| Главная | Информация | Литература | Русский язык | Тестирование | Карта сайта | Статьи |
Шкловский В.Б. Глубокое бурение (Юрий Олеша)

Источник: Олеша Ю. Избранное. — М.: Правда, 1983. — 640 с.

Детство гениально: оно хочет докопаться и дойти до самых краев земли.

Человек каждый день узнает новое. Он как бы творит это новое и охотно рассказывает о нем.

Мир стремительно расширяется.

Сперва, когда тебя моют, видишь только маленькие свои пальцы и края корыта, — так в старости записал Лев Толстой. Потом видишь ноги, руки, бока и слышишь, что в тебе бьется сердце.

Потом видишь небо, море, если тебе посчастливилось родиться там, где есть море. Лес, сад или хотя бы двор.

По земле тенью безмятежно пробегают облака. Вокруг тебя земля, еще никем не увиденная, никем не преодоленная. Видишь книги, ногой ударяешь футбольный мяч. Идешь в цирк.

В цирке, как в чашке, крутые края, дно у чашки золотое. Песок арены.

Люди, не похожие на других — но в детстве все не похоже, — ходят по проволоке, прыгают.

Кукла оказывается живым человеком. Это не только смешно, но и удивительно.

В театре из картонных вулканов извергается лава и орел уносит мальчика — все это называется «Дети капитана Гранта».

Позже Олеша писал: «Неповторяемая, чистая жизнь мальчика, воспоминания о которой говорят мне, что детство есть гордость, за одну каплю которой я отдал бы все завоевания зрелости».

Если тебе посчастливилось родиться на рубеже двух столетий, ты переживешь второе детство — детство нового мира.
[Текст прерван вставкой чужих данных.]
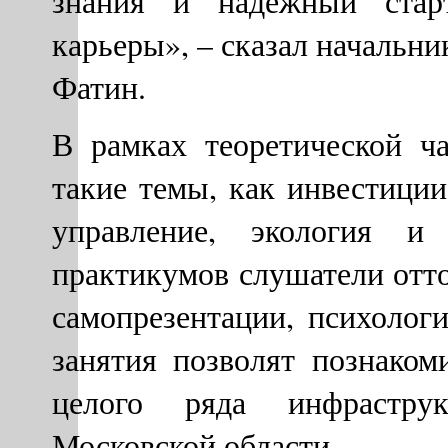
знания и надежный стар
карьеры», – сказал началь
Фатин.
В рамках теоретической ч
такие темы, как инвестиции
управление, экология и
практикумов слушатели отто
самопрезентации, психолог
занятия позволят познаком
целого ряда инфрастр
Московской области.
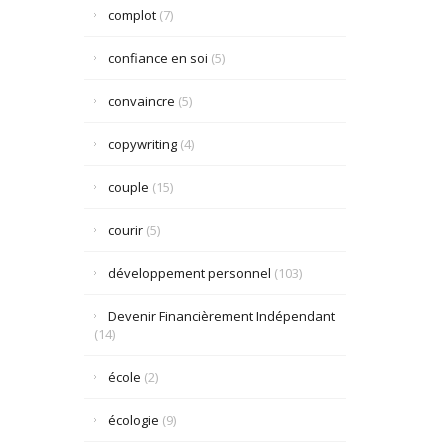
complot
(7)
confiance en soi
(5)
convaincre
(5)
copywriting
(4)
couple
(15)
courir
(5)
développement personnel
(103)
Devenir Financièrement Indépendant
(14)
école
(2)
écologie
(9)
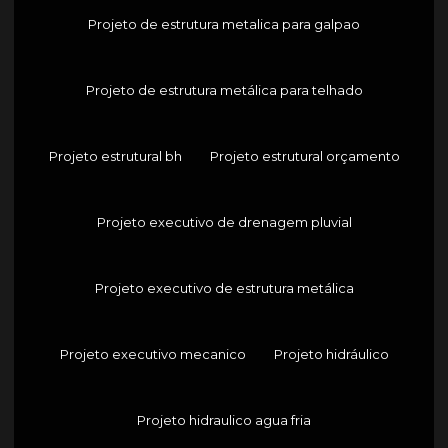
Projeto de estrutura metalica para galpao
Projeto de estrutura metálica para telhado
Projeto estrutural bh
Projeto estrutural orçamento
Projeto executivo de drenagem pluvial
Projeto executivo de estrutura metálica
Projeto executivo mecanico
Projeto hidráulico
Projeto hidraulico agua fria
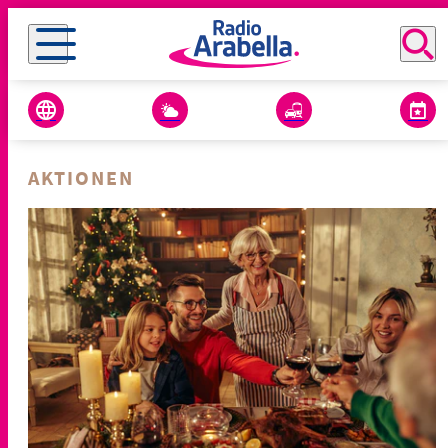
AKTIONEN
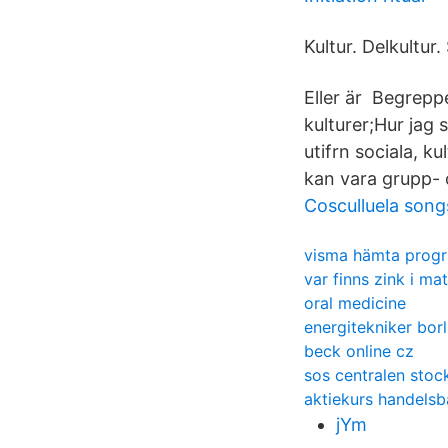
Kultur. Delkultur.
Eller är Begreppe
kulturer;Hur jag
utifrn sociala, ku
kan vara grupp- o
Cosculluela song
visma hämta prog
var finns zink i ma
oral medicine
energitekniker bor
beck online cz
sos centralen sto
aktiekurs handels
jYm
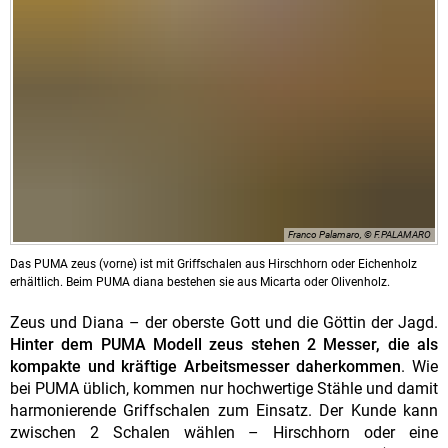
Franco Palamaro, © F.PALAMARO
Das PUMA zeus (vorne) ist mit Griffschalen aus Hirschhorn oder Eichenholz
erhältlich. Beim PUMA diana bestehen sie aus Micarta oder Olivenholz.
Zeus und Diana – der oberste Gott und die Göttin der Jagd.
Hinter dem PUMA Modell zeus stehen 2 Messer, die als
kompakte und kräftige Arbeitsmesser daherkommen
. Wie
bei PUMA üblich, kommen nur hochwertige Stähle und damit
harmonierende Griffschalen zum Einsatz. Der Kunde kann
zwischen 2 Schalen wählen – Hirschhorn oder eine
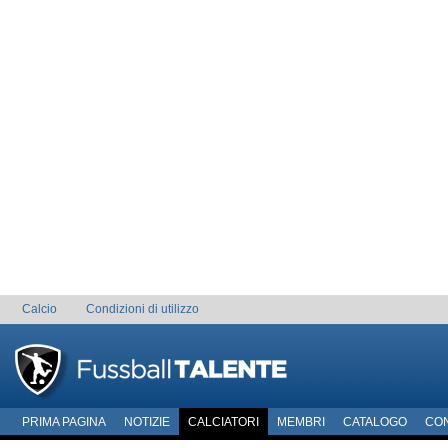
Calcio
Condizioni di utilizzo
PRIMA PAGINA
NOTIZIE
CALCIATORI
MEMBRI
CATALOGO
CO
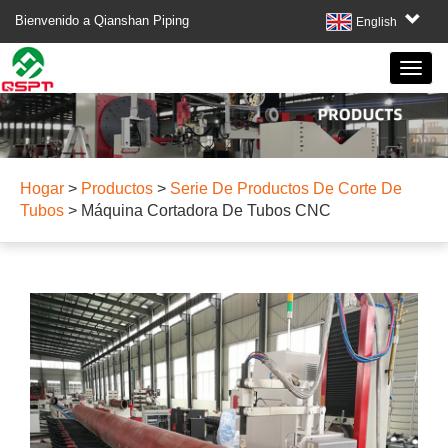
Bienvenido a Qianshan Piping
English
Hogar
>
Productos
>
Serie De Productos De Corte De
Tubos
>
Máquina Cortadora De Tubos CNC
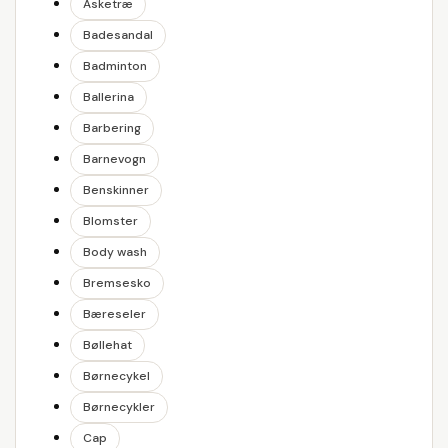
Asketræ
Badesandal
Badminton
Ballerina
Barbering
Barnevogn
Benskinner
Blomster
Body wash
Bremsesko
Bæreseler
Bøllehat
Børnecykel
Børnecykler
Cap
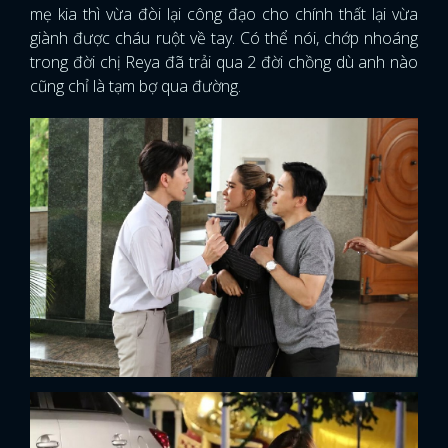
mẹ kia thì vừa đòi lại công đạo cho chính thất lại vừa
giành được cháu ruột về tay. Có thể nói, chớp nhoáng
trong đời chị Reya đã trải qua 2 đời chồng dù anh nào
cũng chỉ là tạm bợ qua đường.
Там, где-то далеко, в середине земли, подымается пятиугольная скала Кремля. От нее отступает океан старого мира.

Земля вокруг Кремля все растет.

По той земле ходят иные — родные — люди.

На той земле появляются новые стихи.

Земля та говорит про Ленина голосом Маяковского.

Ты его увидишь: он высокий, широкоплечий и внимательный — внимательный, как ребенок, потому что он гений.

В Одессе пестро.

Из-за голубой горы пустого моря приходили корабли с чужими людьми: французы, англичане, греки. Они делили Одессу на куски — иногда колючей проволокой. Чаще просто рядами стульев: это были границы земли, пока что оккупированной интервентами.

Чужие солдаты удивлялись на твой город.

Сети, которые они набрасывали на него, казались сетями паука: они легко рвались.

В городе, оторванном от большой земли, молодежь писала стихи. Писал стихи Юрий Олеша. Первые стихи были напечатаны еще в 1916 году в «Одесском листке». Но те стихи были как легкая корь, обязательная для всех болезнь, которая легко забывается, если только не простудишься.

Были кружки. В них читали друг другу стихи. Названия кружков были связаны со стихами Пушкина.

Юноши были беспощадны к критике друг друга, потому что сегодняшний день ничего не стоил по сравнению с завтрашним.

Юрий Карлович кончил гимназию тогда, когда началась революция. Поступил в Новороссийский университет в Одессе, проучился год.

Все изменялось.

Директор гимназии, знавший Гесиода и «Георгики» Виргилия, из гордости стал пастухом. У порога Одессы — зеленые банды. Однажды какой-то атаман — забыл его имя — ворвался в город на конках.

Война въезжала, в город по разным билетам.

Олеша вступил добровольцем в Красную Армию.

Служил телефонистом на батарее черноморской обороны, она стояла на пляже.

Голос Маяковского, голос революции звучал над страной.

В период военного коммунизма Олеша работал в Югросте, там осуществляли опыт Маяковского, он принимал участие в устных газетах, писал. Революция подарила ему взволнованный голос агитатора, который ясно видит будущее, ясно и убежденно о нем говорит.

В 1922 году молодой поэт уехал в Харьков. Там он писал маленькие пьесы, учился писать прозу — и сам браковал.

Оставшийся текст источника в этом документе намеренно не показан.